Ein solcher Vorwurf verdient natürlich Berücksichtigung, aber es scheint viel wahrscheinlicher, dass Atmar den Brief aus dem Gefühl der Ehrverletzung heraus schrieb.
Am 22. und 23. August zitierte der NDS die leitenden Redakteure einer Lokalzeitung zu einer Befragung zu sich, da sie unter dem Verdacht standen, für die Seite verantwortlich zu sein.
Obwohl die Journalisten schließlich gehen durften, wirkte dieser Vorfall auf die sozialen Medien zurück.

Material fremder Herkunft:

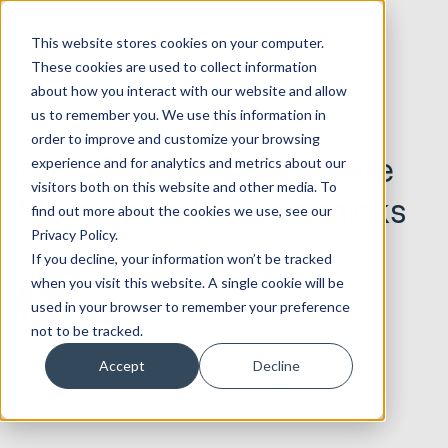
This website stores cookies on your computer.
These cookies are used to collect information
about how you interact with our website and allow
us to remember you. We use this information in
20.05.2020
Service & CX
order to improve and customize your browsing
Why Company Perks Are
experience and for analytics and metrics about our
visitors both on this website and other media. To
More Than Just Gimmicks
find out more about the cookies we use, see our
Privacy Policy.
6 min read
If you decline, your information won’t be tracked
when you visit this website. A single cookie will be
Daryn
used in your browser to remember your preference
not to be tracked.
Homepage
Insights
Accept
Decline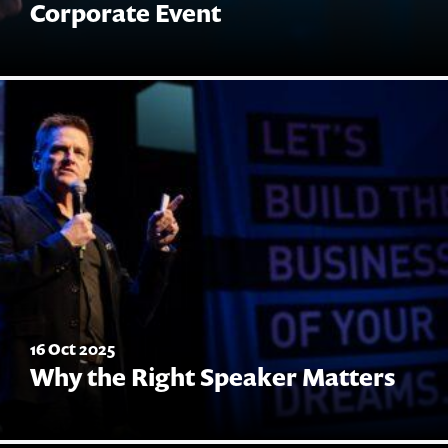
Corporate Event
16 Oct 2025
Why the Right Speaker Matters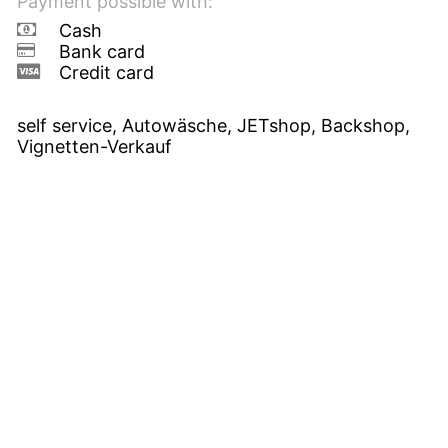
Payment possible with:
Cash
Bank card
Credit card
self service, Autowäsche, JETshop, Backshop,
Vignetten-Verkauf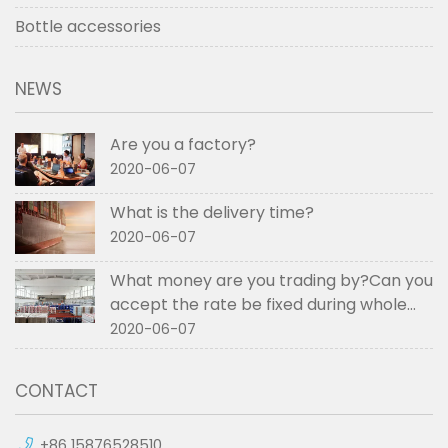
Bottle accessories
NEWS
Are you a factory?
2020-06-07
What is the delivery time?
2020-06-07
What money are you trading by?Can you
accept the rate be fixed during whole
order if not RMB?
2020-06-07
CONTACT
+86 15876528510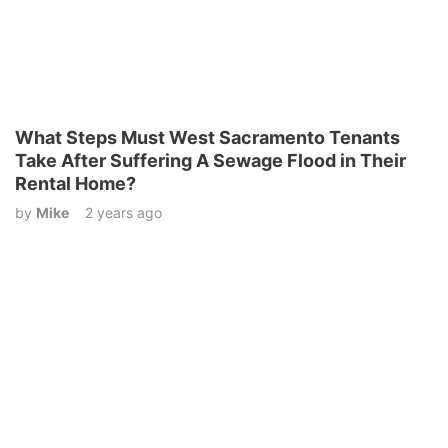
What Steps Must West Sacramento Tenants
Take After Suffering A Sewage Flood in Their
Rental Home?
by
Mike
2 years ago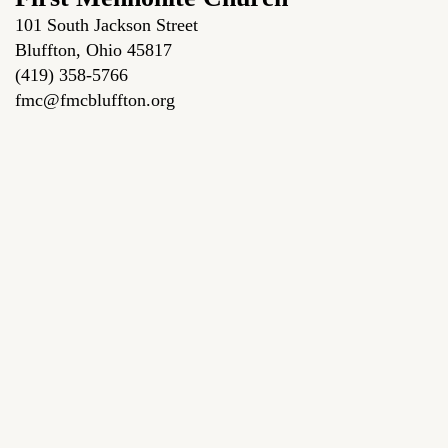
101 South Jackson Street
Bluffton, Ohio 45817
(419) 358-5766
fmc@fmcbluffton.org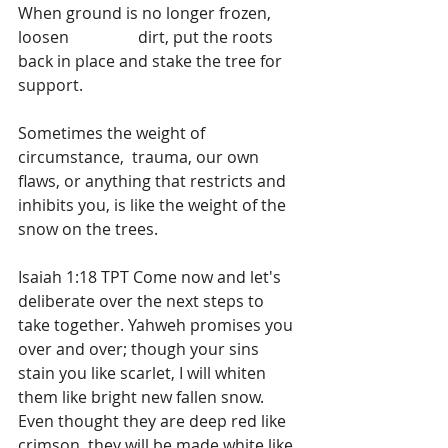
When ground is no longer frozen, 
loosen 		dirt, put the roots 
back in place and stake the tree for 
support.
Sometimes the weight of 
circumstance,  trauma, our own 
flaws, or anything that restricts and 
inhibits you, is like the weight of the 
snow on the trees.
Isaiah 1:18 TPT Come now and let's 
deliberate over the next steps to 
take together. Yahweh promises you 
over and over; though your sins 
stain you like scarlet, I will whiten 
them like bright new fallen snow. 
Even thought they are deep red like 
crimson, they will be made white like 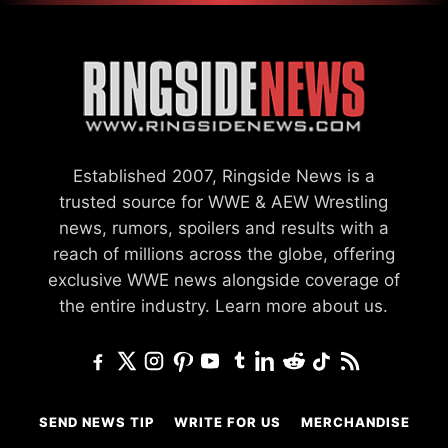
Established 2007, Ringside News is a
trusted source for WWE & AEW Wrestling
news, rumors, spoilers and results with a
reach of millions across the globe, offering
exclusive WWE news alongside coverage of
the entire industry.
Learn more about us.
SEND NEWS TIP
WRITE FOR US
MERCHANDISE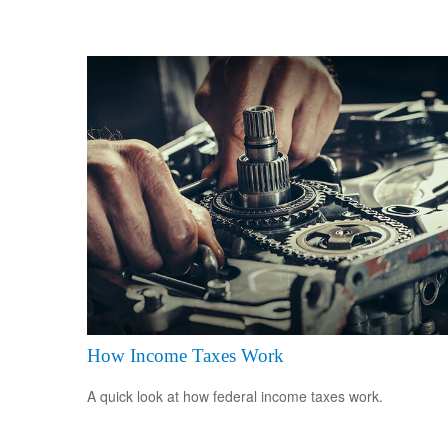
How Income Taxes Work
A quick look at how federal income taxes work.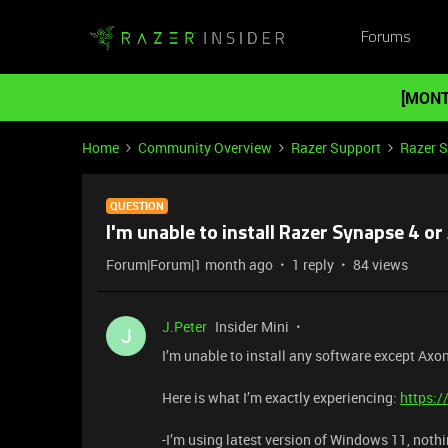
Forums
[MONT
Home
Community Overview
Razer Support
Razer 
QUESTION
I'm unable to install Razer Synapse 4 o
Forum|Forum|1 month ago
1 reply
84 views
J.Peter
Insider Mini
J
I’m unable to install any software except Axo
Here is what I’m exactly experiencing:
https:
-I’m using latest version of Windows 11, noth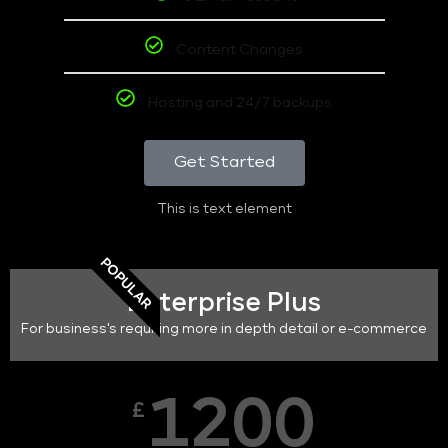
Content Changes
Hosting and 24/7 backups
Get Started
This is text element
POPULAR
Enterprise Plus
For business's requiring more in depth detail or e-commerce
1200
£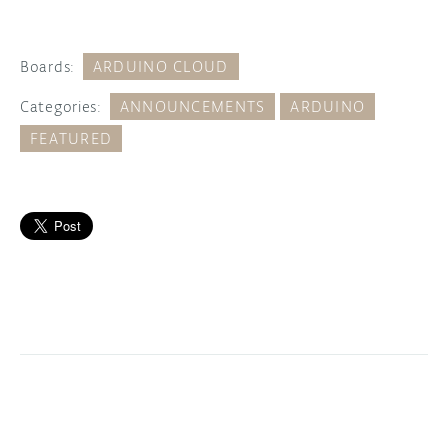
Boards:
ARDUINO CLOUD
Categories:
ANNOUNCEMENTS
ARDUINO
FEATURED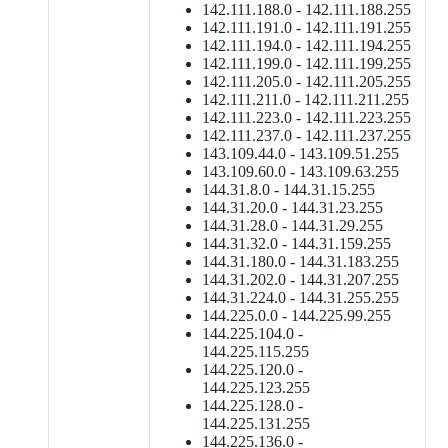
142.111.188.0 - 142.111.188.255
142.111.191.0 - 142.111.191.255
142.111.194.0 - 142.111.194.255
142.111.199.0 - 142.111.199.255
142.111.205.0 - 142.111.205.255
142.111.211.0 - 142.111.211.255
142.111.223.0 - 142.111.223.255
142.111.237.0 - 142.111.237.255
143.109.44.0 - 143.109.51.255
143.109.60.0 - 143.109.63.255
144.31.8.0 - 144.31.15.255
144.31.20.0 - 144.31.23.255
144.31.28.0 - 144.31.29.255
144.31.32.0 - 144.31.159.255
144.31.180.0 - 144.31.183.255
144.31.202.0 - 144.31.207.255
144.31.224.0 - 144.31.255.255
144.225.0.0 - 144.225.99.255
144.225.104.0 -
144.225.115.255
144.225.120.0 -
144.225.123.255
144.225.128.0 -
144.225.131.255
144.225.136.0 -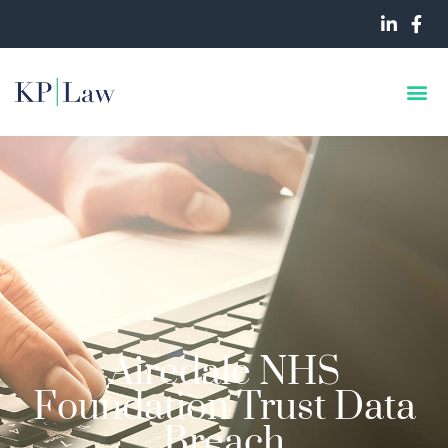
Airedale NHS
Foundation Trust Data
Breach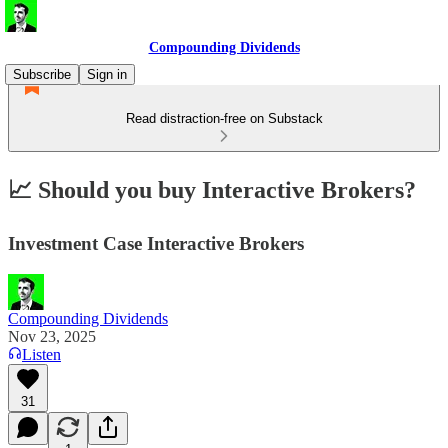
Compounding Dividends
Subscribe
Sign in
Read distraction-free on Substack
📈 Should you buy Interactive Brokers?
Investment Case Interactive Brokers
Compounding Dividends
Nov 23, 2025
Listen
31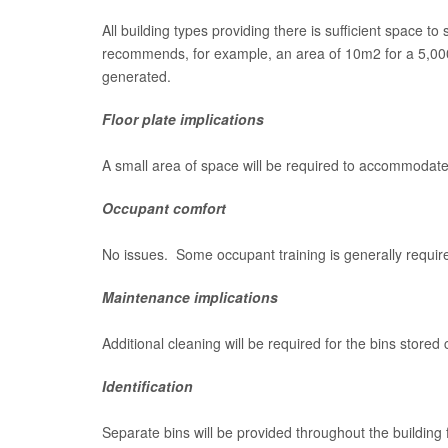
All building types providing there is sufficient space to
recommends, for example, an area of 10m2 for a 5,000m
generated.
Floor plate implications
A small area of space will be required to accommodate t
Occupant comfort
No issues. Some occupant training is generally requir
Maintenance implications
Additional cleaning will be required for the bins stored
Identification
Separate bins will be provided throughout the building 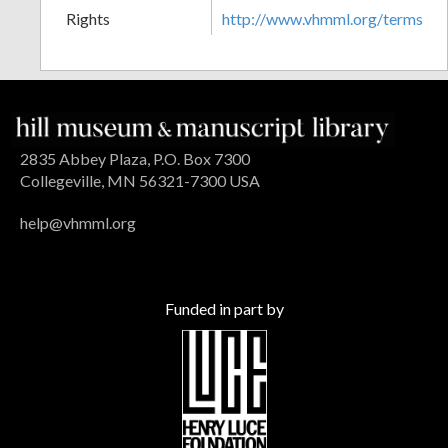
Rights
http://www.vhmml.org/terms
2835 Abbey Plaza, P.O. Box 7300
Collegeville, MN 56321-7300 USA
help@vhmml.org
Funded in part by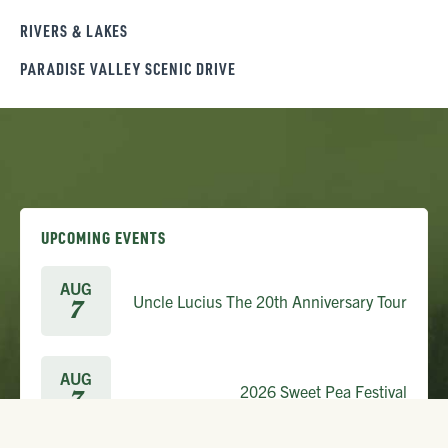
RIVERS & LAKES
PARADISE VALLEY SCENIC DRIVE
UPCOMING EVENTS
AUG
Uncle Lucius The 20th Anniversary Tour
7
AUG
2026 Sweet Pea Festival
7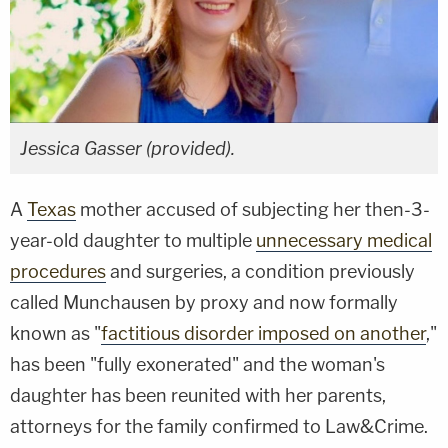
Jessica Gasser (provided).
A
Texas
mother accused of subjecting her then-3-
year-old daughter to multiple
unnecessary medical
procedures
and surgeries, a condition previously
called Munchausen by proxy and now formally
known as "
factitious disorder imposed on another
,"
has been "fully exonerated" and the woman's
daughter has been reunited with her parents,
attorneys for the family confirmed to Law&Crime.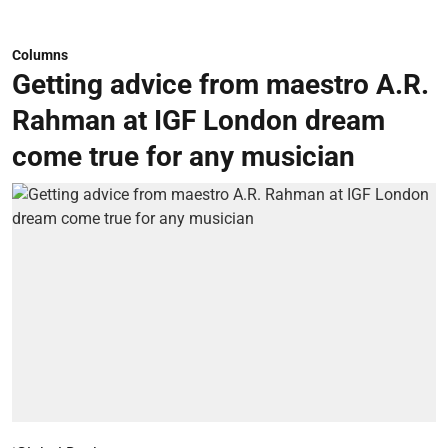
Columns
Getting advice from maestro A.R.
Rahman at IGF London dream
come true for any musician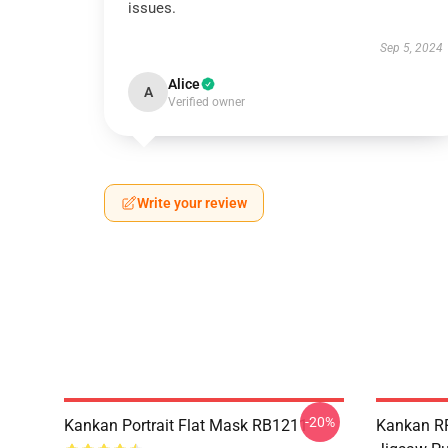
issues.
Sep 5, 2024
Alice
A
Verified owner
Write your review
-20%
Kankan Portrait Flat Mask RB1211
Kankan R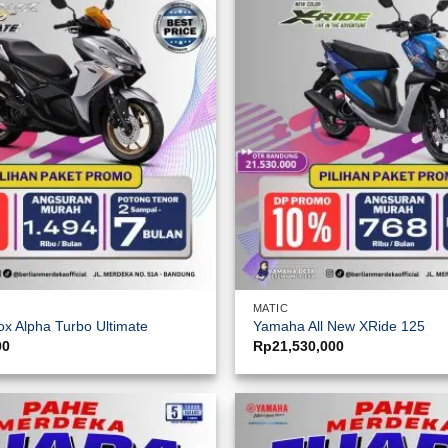
MATIC
x Alpha Turbo Ultimate
Yamaha All New XRide 125
00
Rp
21,530,000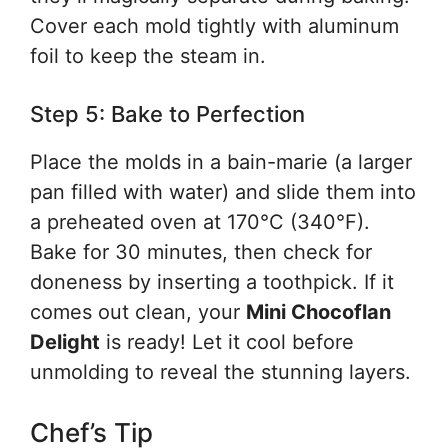
Cover each mold tightly with aluminum
foil to keep the steam in.
Step 5: Bake to Perfection
Place the molds in a bain-marie (a larger
pan filled with water) and slide them into
a preheated oven at 170°C (340°F).
Bake for 30 minutes, then check for
doneness by inserting a toothpick. If it
comes out clean, your
Mini Chocoflan
Delight
is ready! Let it cool before
unmolding to reveal the stunning layers.
Chef’s Tip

Anfang September war Kabul Taxi außer Betrieb.
Ein Facebooknutzer schrieb:
Kabul Taxi is closed but it is idiotic to think it will prevent people to think critically or speak up in today's world with many ways for communication.
Kabul Taxi wurde stillgelegt, aber es ist blödsinnig davon auszugehen, dass das Menschen daran hindern wird, kritisch zu denken oder in der heutigen Welt mit verschiedenen Kommunikationsmitteln die Stimme zu erheben.
Die Schließung der Seite wird möglicherweise von einigen als ein beunruhigendes Zeichen gedeutet, dass sich Facebook dem Willen von Staatsregierungen beugt. Dies hat aber nicht verhindert, dass auf Facebook gleich mehrere Seiten mit ähnlichen Namen und Zwecken eingerichtet wurden, kurz nachdem Kabul Taxi dichtgemacht worden war.
Alle neuen Taxis geben an, von demselben Fahrer gelenkt zu werden. Unter den glaubwürdigeren Thronerben ist eine Seite mit mehr als 96.000 Likes, die den Anspruch erhebt, das “wahre neue Kabul Taxi” zu sein.
Die Seite stellt einen Screenshot einer Email zur Schau und sagt, sie sei von Facebook. In der Email weigert sich das Unternehmen, die Seite wiederherzustellen, mutmaßlich nachdem ein Kontakt mit afghanischen Sicherheitsbeamten stattgefunden haben könnte:
Hallo,
Deine Seite “Kabul Taxi” wurde entfernt, da sie gegen die Nutzungsbedingungen verstoßen hat. Eine Facebookseite ist ein bestimmter Auftritt, der ausschließlich für Geschäfts- oder Werbezwecke genutzt wird. Unter anderem sind Seiten unzulässig, auf denen Hass, Drohungen oder Obszönitäten verbreitet werden. Wir entfernen auch Seiten, die ein Individuum oder eine Gruppe angreifen oder die durch eine unbefugte Person eingerichtet wurden. Wenn deine Seite aufgrund einer der oben genannten Gründe entfernt wurde, wird sie nicht wiederhergestellt. Andauernder Missbrauch der Funktionen von Facebook können zu einem dauerhaften Verlust deines Nutzerkontos führen.
Das Facebook-Team
Ein weiterer Beitrag, den die Seite veröffentlichte stellt eine Animation mit dem Titel “Atmar und Kabul Taxi” dar, in dem der Sicherheitsberatur von einem gelben Taxi gefoppt wird – dem Kabul Taxi. Der Trickfilm endet mit der Bekanntmachung: “Ich bin der Fahrer von Kabul Taxi.”
Die Anzahl der Seiten, die denselben Beitrag teilen, frustriert die afghanischen Facebooknutzer und verwirrt sie, da sie nicht wissen, welche Taxis Fälschungen sind und welche nicht.
Die Lücke, die die Seite hinsichtlich des satirischen Gehalts hinterlässt ist vielleicht zu füllen. Aber was viele vermissen ist der Sturm der Auseinandersetzung, der jeden Beitrag des Originals der Kabul Taxi-Seite begleitet hat.
Sie wird wahrscheinlich nicht wieder auftauchen, wenn nicht der Autor bereit ist, die Konsequenzen dafür zu tragen, seine Identität bekannt zu machen.
Nur einen Monat nach seinem Verschwinden sind die Afghanen bereits voller Wehmut und vermissen ihre liebste Mitfahrgelegenheit und beten dafür, dass sie irgendwo da draußen noch ist und darauf wartet, ihr sie anbetendes Publikum in Gänze zurückzugewinnen.
Kabul Taxi! “It has been a long time, no see!” #Literally pic.twitter.com/qmdKFIGPOl
— Muhib Shadan (@muhibshadan) September 26, 2015
Kabul Taxi! “Ich habe dich seit langer Zeit nicht mehr gesehen!” [Übersetzung des Schriftzugs auf Pashto auf dem Fenster eines Autos in Kabul]: Lange nicht gesehen!